Article

Insulin May Help Restore Neurocognitive Issues in HIV Patients

Insulin could become a new therapeutic option for HIV-associated neurocognitive disorders.

Insulin may prove to be beneficial for more than just patients with diabetes. In a study using HIV mouse models, investigators found that delivering insulin intranasally helped prevent neuroinflammation, neuronal injury, and restored neurobehavioral function.

HIV-associated neurocognitive disorders (HAND) represent a spectrum disorder of neurocognitive dysfunctions that result from HIV infection. Even individuals on antiretroviral therapy are at-risk of developing neurocognitive dysfunction.

In new study published in the Journal of Neuroscience, the authors sought to examine the actions of insulin using ex vivo and in vivo models of HAND.

The investigators observed an increased neuroinflammatory gene expression in brains of patients with HIV/AIDS. The insulin receptor was detected on both neurons and glia, but its expression remained unaffected by the virus, according to the authors.
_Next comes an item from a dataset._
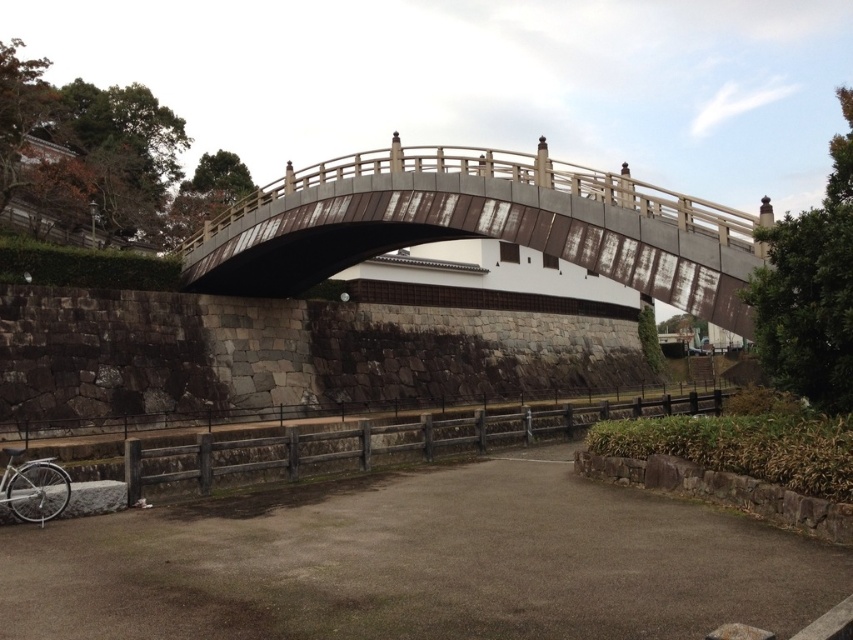 You are standing at the point marked by point (480, 225) in the scene. What is the closest object to you?

The closest object to you is the rusty metal bridge at center, as the point (480, 225) marks its location.

Looking at this image, you are a tourist standing on the dull gray asphalt at center and want to cross the rusty metal bridge at center to reach the other side. Can you walk directly to the bridge from your current position?

The dull gray asphalt at center is in front of rusty metal bridge at center, so yes, you can walk directly to the bridge from your current position on the dull gray asphalt at center.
The results of the study showed that insulin treatment of HIV-infected primary human microglia suppressed supernatant HIV-1 p24 levels, reduced CXCL10 and IL-6 transcript levels, and induced peroxisome proliferator-activated receptor gamma (PPAR-γ) expression.

Furthermore, insulin treatment of primary human neurons prevented HIV-1 Vpr-mediated cell process retraction and death. In cats with feline immunodeficiency virus (FIV), daily intranasal insulin treatment reduced CXCL10, IL-6, and FIV RNA detection in the brain, although PPAR-γ in glia was increased compared with PBS-treated FIV+ control animals.

In addition to the molecular changes, the investigators observed the diminishing of glial activation in the cerebral cortex and white matter of FIV-positive animals treated with insulin, with associated preservation of cortical neurons.

The neuronal counts in parietal cortex, striatum, and the hippocampus were found to be higher in the FIV-positive insulin-treated group compared with the FIV-positive PBS-treated group. Furthermore, the intranasal insulin treatment was found to improve neurobehavioral performance, including memory and motor functions, in the animals with FIV.

“Insulin exerted ex vivo and in vivo antiviral, anti-inflammatory, and neuroprotective effects in models of HAND, representing a new therapeutic option for patients with inflammatory or infectious neurodegenerative disorders including HAND,” the authors concluded.